→ Problem to solve
Extract all of the entries and set them down verbatim.
***** Excerpted data *****
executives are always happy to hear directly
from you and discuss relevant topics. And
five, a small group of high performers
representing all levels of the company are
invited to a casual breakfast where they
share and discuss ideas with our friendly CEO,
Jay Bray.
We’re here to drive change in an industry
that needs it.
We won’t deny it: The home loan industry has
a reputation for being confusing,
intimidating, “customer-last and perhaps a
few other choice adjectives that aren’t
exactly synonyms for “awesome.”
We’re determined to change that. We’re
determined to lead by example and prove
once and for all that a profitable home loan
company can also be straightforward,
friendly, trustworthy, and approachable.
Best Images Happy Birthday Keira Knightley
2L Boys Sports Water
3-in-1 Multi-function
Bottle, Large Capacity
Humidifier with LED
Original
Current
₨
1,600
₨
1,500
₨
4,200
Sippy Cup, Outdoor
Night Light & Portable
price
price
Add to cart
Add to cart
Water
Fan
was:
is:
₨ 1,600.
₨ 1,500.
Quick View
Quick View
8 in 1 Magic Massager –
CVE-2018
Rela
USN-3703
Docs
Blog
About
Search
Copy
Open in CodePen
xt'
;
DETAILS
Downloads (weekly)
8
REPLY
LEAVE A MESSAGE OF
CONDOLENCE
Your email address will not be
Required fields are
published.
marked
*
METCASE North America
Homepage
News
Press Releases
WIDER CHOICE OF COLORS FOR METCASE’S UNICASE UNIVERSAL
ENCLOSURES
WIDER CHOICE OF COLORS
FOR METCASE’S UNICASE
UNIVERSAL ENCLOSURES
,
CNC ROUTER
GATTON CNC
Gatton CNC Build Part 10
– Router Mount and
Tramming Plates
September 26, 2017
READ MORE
*****
→ Your solution
executives are always happy to hear directly
from you and discuss relevant topics. And
five, a small group of high performers
representing all levels of the company are
invited to a casual breakfast where they
share and discuss ideas with our friendly CEO,
Jay Bray.
We’re here to drive change in an industry
that needs it.
We won’t deny it: The home loan industry has
a reputation for being confusing,
intimidating, “customer-last and perhaps a
few other choice adjectives that aren’t
exactly synonyms for “awesome.”
We’re determined to change that. We’re
determined to lead by example and prove
once and for all that a profitable home loan
company can also be straightforward,
friendly, trustworthy, and approachable.
Best Images Happy Birthday Keira Knightley
2L Boys Sports Water
3-in-1 Multi-function
Bottle, Large Capacity
Humidifier with LED
Original
Current
₨
1,600
₨
1,500
₨
4,200
Sippy Cup, Outdoor
Night Light & Portable
price
price
Add to cart
Add to cart
Water
Fan
was:
is:
₨ 1,600.
₨ 1,500.
Quick View
Quick View
8 in 1 Magic Massager –
CVE-2018
Rela
USN-3703
Docs
Blog
About
Search
Copy
Open in CodePen
xt'
;
DETAILS
Downloads (weekly)
8
REPLY
LEAVE A MESSAGE OF
CONDOLENCE
Your email address will not be
Required fields are
published.
marked
*
METCASE North America
Homepage
News
Press Releases
WIDER CHOICE OF COLORS FOR METCASE’S UNICASE UNIVERSAL
ENCLOSURES
WIDER CHOICE OF COLORS
FOR METCASE’S UNICASE
UNIVERSAL ENCLOSURES
,
CNC ROUTER
GATTON CNC
Gatton CNC Build Part 10
– Router Mount and
Tramming Plates
September 26, 2017
READ MORE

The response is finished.